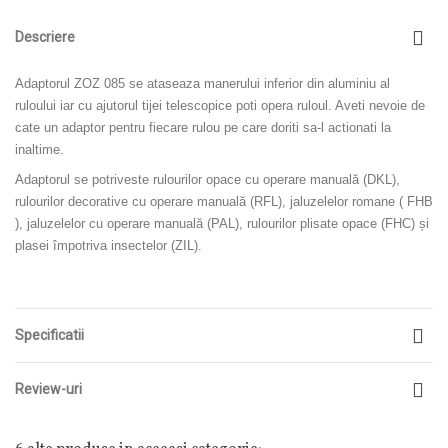
Descriere
Adaptorul ZOZ 085 se ataseaza manerului inferior din aluminiu al
ruloului iar cu ajutorul tijei telescopice poti opera ruloul. Aveti nevoie de
cate un adaptor pentru fiecare rulou pe care doriti sa-l actionati la
inaltime.
Adaptorul se potriveste rulourilor opace cu operare manuală (DKL),
rulourilor decorative cu operare manuală (RFL), jaluzelelor romane ( FHB
), jaluzelelor cu operare manuală (PAL), rulourilor plisate opace (FHC) și
plasei împotriva insectelor (ZIL).
Specificatii
Review-uri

• _About this exercise_
Omitting the pictures, repeat all entries exactly.

• _Your solution_
Descriere
Adaptorul ZOZ 085 se ataseaza manerului inferior din aluminiu al
ruloului iar cu ajutorul tijei telescopice poti opera ruloul. Aveti nevoie de
cate un adaptor pentru fiecare rulou pe care doriti sa-l actionati la
inaltime.
Adaptorul se potriveste rulourilor opace cu operare manuală (DKL),
rulourilor decorative cu operare manuală (RFL), jaluzelelor romane ( FHB
), jaluzelelor cu operare manuală (PAL), rulourilor plisate opace (FHC) și
plasei împotriva insectelor (ZIL).
Specificatii
Review-uri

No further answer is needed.